ABBEVILLE - Vermilion Parish could be responsible for 25 percent of the cost of all emergency-related supplies sent to help residents following a disaster - including tarps, food and potable water - if proposed state budget cuts are approved by the Legislature.
Vermilion Parish Office of Emergency Preparedness Director Rebecca Broussard said Monday if House Bill 1 passes, the parish would be billed for 25 percent of the cost of emergency related supplies sent by the state to help residents.
Broussard said these items were provided to parishes free by the state in the past.
Only Louisiana National Guard services would remain free to the parish, she said.
The Vermilion Parish Police Jury agreed Monday to run a list of supplies - that residents would have to bring to shelters - in local publications in the event the proposed state budget cuts are approved.
Police Jury President Wayne Touchet said it was a good idea to let residents know they might need to bring the supplies with them to a shelter before a disaster strikes.
Broussard agreed, saying the parish would have to pay inflated Federal emergency Management Agency prices for the goods if the parish is in a position where it had no choice but to accept them.
“It would probably be cheaper for us to buy (the goods) at a local store,” Broussard said.
Agreeing with the assessment was Tim Creswell, assistant director of the parish Office of Emergency Preparedness and Red Cross of Acadiana Board member.
He added the national Red Cross was financially strapped in the wake of a series of national disasters.
“After what happened in Tuscaloosa, Joplin, Massachusetts and several wildfires across the United States, the Red Cross is stretched thin,” Creswell said.
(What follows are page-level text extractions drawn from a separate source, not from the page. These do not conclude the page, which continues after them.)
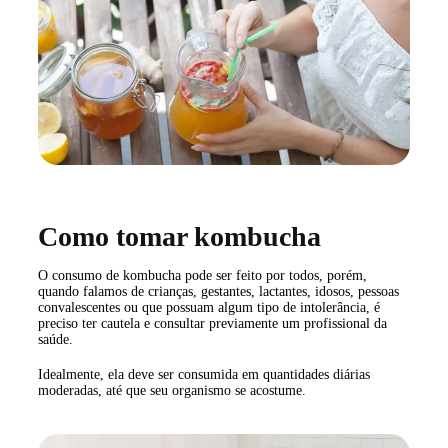
Como tomar kombucha
O consumo de kombucha pode ser feito por todos, porém,
quando falamos de crianças, gestantes, lactantes, idosos, pessoas
convalescentes ou que possuam algum tipo de intolerância, é
preciso ter cautela e consultar previamente um profissional da
saúde.
Idealmente, ela deve ser consumida em quantidades diárias
moderadas, até que seu organismo se acostume.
“President Obama has cut hundreds of millions of dollars out of disaster preparation, and we cannot count on the Red Cross being there,” he said. “We may need to have our own people operate shelters.
“We will have to go back to the old way of serving cold cuts, and closing the shelter as soon as local grocery stores reopen,” he added.
Cresswell also said the parish was signing agreements with local stores to provide supplies after natural disasters, and the parish would be reimbursed 75 percent by the Federal Emergency Management Agency.